A structured data interchange format for UTF-8 encoded text

2 min read Original article ↗

#CXC Format

A structured data interchange format for UTF-8 encoded text.

#Features

  • Defines only the list structure, not the content.
  • No numbers, booleans or other data types.
  • All data is UTF-8 encoded text.
  • No escape characters or special handling of newlines.
  • Text data is not modified in any way.
  • Machine readable only, not a config format.
  • Licensed under Public Domain CC0

#Specification

The structure is defined by three 1-byte codepoints from the Control Code C0 block.

  • U+0001 group begin
  • U+0002 separator
  • U+0003 group end

All other UTF-8 encoded codepoints are the content.

#Rules

The structure is a list which can be arbitrarily nested.

CXC EBNF Grammar

#ABNF

document = group
group = beg elements end
elements = element / element sep elements
element = group / text
text = *unichar
unichar = %x00 / %x04-10FFFF
beg = %x01
sep = %x02
end = %x03

https://datatracker.ietf.org/doc/html/rfc5234

#Rationale

The format was created as base for application specific formats which specify constraints and more precise data types. The Unicode codepoints for beg, sep and end were chosen to prevent CXC to be abused as config file format. Since they don't appear in normal text data, escaping them is a non-issue.

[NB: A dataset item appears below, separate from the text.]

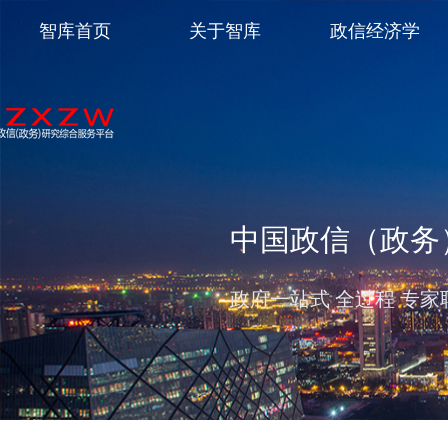
智库首页
关于智库
政信经济学
中国政信（政务
政府一站式 全过程 专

There is no special whitespace handling, all whitespace is part of the actual text data. This allows to transfer text documents like source code, JSON, YAML or Markdown unchanged within a data structure without the need of Base64 encoding.

The initial use of CXC was as message format for Remote Procedure Calls (RPC) and pattern matching ala:

( /obj/abc , a_method , ( params ... ) )

#What CXC is not

A replacement for more defined formats such as JSON or YAML. The more defined part must be done at a higher level either by the application or a format build on top of CXC.